Однако время шло, наступила осень, пошли дожди, а там и похолодало.

Постепенно городские страсти улеглись, брянцы видя, что князь и его сторонники, «замирились», вновь перешли к своим повседневным делам, и, казалось, забыли о недавнем бунте.

Князь Глеб Святославович устал ждать московского митрополита и стал уже подумывать об отъезде из мятежного города. – Здесь нет ни власти, ни богатства, ни покоя, – думал он. – И зачем мне отдавать свою жизнь этим злодеям и крамольникам! Подожду еще немного и, если святитель не приедет, отправлюсь назад, в свой прежний удел…

Митрополит Феогност прибыл в Брянск как раз накануне святого дня – праздника Зимнего Николы. Брянцы встретили его торжественным звоном колоколов. Огромные толпы стояли на всем пути митрополичьего поезда, состоявшего из четырех телег и двух десятков конных московских окольчуженных воинов. Сам митрополит стоял, одетый в толстую медвежью шубу и черный клобук святителя, в своих медленно ехавших санях, запряженных двумя вороными лошадьми, и крестил встречавших его брянцев.

– Слава святителю! – кричали со всех сторон. – Слава отцу православных христиан!

Шел мелкий сухой снег. Было довольно холодно: декабрь наступил внезапно и жестоко, враз сковал реки, озера и болота прочным стальным льдом, засыпал леса и дороги густым обильным снегом, едва не перегородив все пути к окруженному лесами городу.

У ворот городской крепости митрополита ждали князь, епископ со священниками и бояре.

Митрополит вышел из своего возка, прошел по мосту и, приблизившись к знатным брянцам, перекрестил их. Затем он перемолвился несколькими словами с епископом и князем, взял протянутый ему боярами на подносе хлеб, отломил кусочек и, обмакнув его в соль, прожевал. Кашлянув и отпив из серебряного бокала глоток греческого вина, он проследовал в отведенные ему в княжеском тереме покои.

Горожане, стоявшие вблизи крепостных ворот, горячо обсуждали увиденное.

– Какой добрый старичок! – весело сказал горшечник Кулик. – Но темен лицом и бел волосом! А какие глаза: черные как уголь!

– И ласков, – молвила стоявшая с ним рядом красивая молодая женщина, супруга брянского кузнеца, Умила. – Видно, он несет нам мир и покой!

Однако на следующий день, 6 декабря, в святой праздник брянцев как-будто подменили.

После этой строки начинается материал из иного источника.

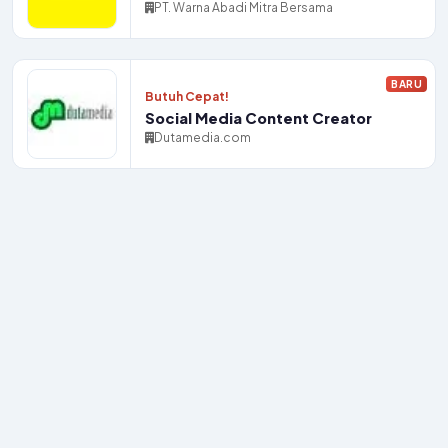
PT. Warna Abadi Mitra Bersama
BARU
Butuh Cepat!
Social Media Content Creator
Dutamedia.com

По городу пронесся слух, что высокий священник, проведя вечернюю службу в Покровской церкви, якобы одобрил действия князя Глеба по «черному бору» и предложил собравшейся там знати «приложить все силы к сбору татарской дани и наведению порядка в городе». Говорили также, что святитель решил не медлить с венчанием князя Глеба на брянское княжение и назначить это дело на праздник святого Николая.

Слухи обрастали сплетнями, и в короткий срок брянцы впали в состояние не просто гнева, но отчаянной ярости.

Брянская же знать, ликовавшая, что их город посетил высший православный священник, напрочь позабыла о горожанах и, убаюканная общей эйфорией, царившей в детинце, готовилась к венчанию нового князя.